Exercise brief: The stretch from the line with "(08.2017 – 09.2017)" through the line with "социальных программ и регистрации актов" in the records below: write it out exactly, and nothing else.

-------- Given information --------

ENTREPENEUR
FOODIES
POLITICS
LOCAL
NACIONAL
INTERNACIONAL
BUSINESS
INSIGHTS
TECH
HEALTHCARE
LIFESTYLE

--------
-------- Given information --------

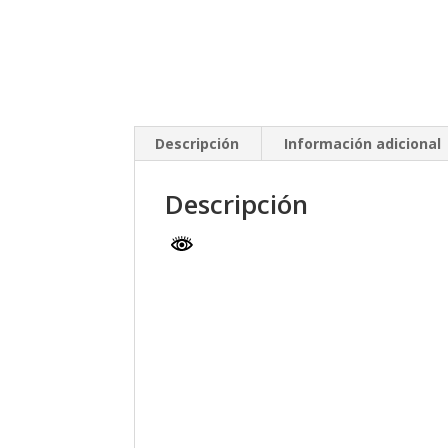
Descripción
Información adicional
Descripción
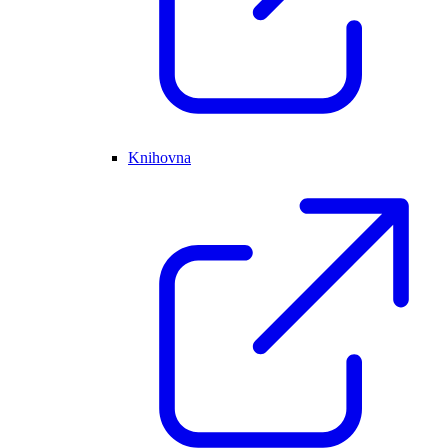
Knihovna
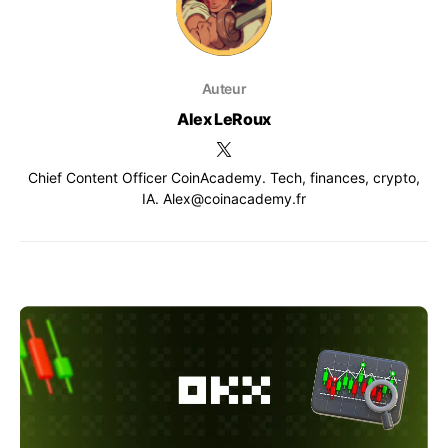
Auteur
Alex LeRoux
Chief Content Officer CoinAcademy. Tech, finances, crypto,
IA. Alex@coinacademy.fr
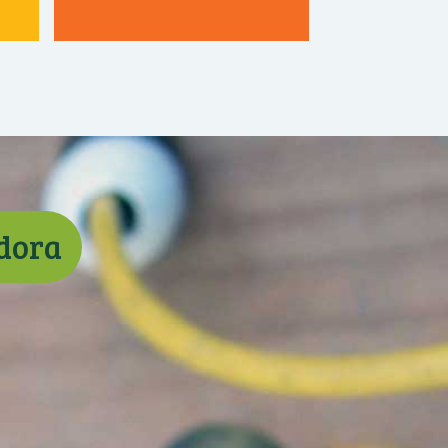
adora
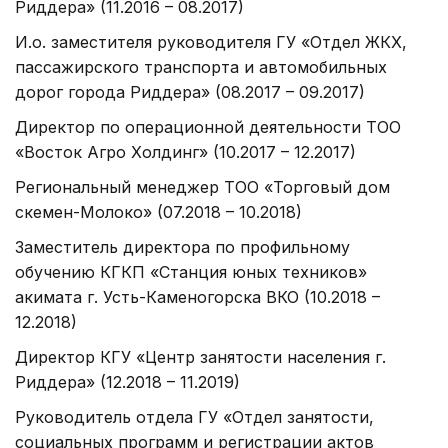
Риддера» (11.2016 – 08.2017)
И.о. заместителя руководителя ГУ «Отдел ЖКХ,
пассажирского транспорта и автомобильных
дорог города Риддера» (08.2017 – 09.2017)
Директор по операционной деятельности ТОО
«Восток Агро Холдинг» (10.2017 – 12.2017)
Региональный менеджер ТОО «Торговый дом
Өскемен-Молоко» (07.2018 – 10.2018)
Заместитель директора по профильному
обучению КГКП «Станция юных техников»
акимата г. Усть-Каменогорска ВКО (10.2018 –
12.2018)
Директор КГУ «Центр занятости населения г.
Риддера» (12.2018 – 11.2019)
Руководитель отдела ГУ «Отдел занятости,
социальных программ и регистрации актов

--------

Finished exercise:
дорог города Риддера» (08.2017 – 09.2017)
Директор по операционной деятельности ТОО
«Восток Агро Холдинг» (10.2017 – 12.2017)
Региональный менеджер ТОО «Торговый дом
Өскемен-Молоко» (07.2018 – 10.2018)
Заместитель директора по профильному
обучению КГКП «Станция юных техников»
акимата г. Усть-Каменогорска ВКО (10.2018 –
12.2018)
Директор КГУ «Центр занятости населения г.
Риддера» (12.2018 – 11.2019)
Руководитель отдела ГУ «Отдел занятости,
социальных программ и регистрации актов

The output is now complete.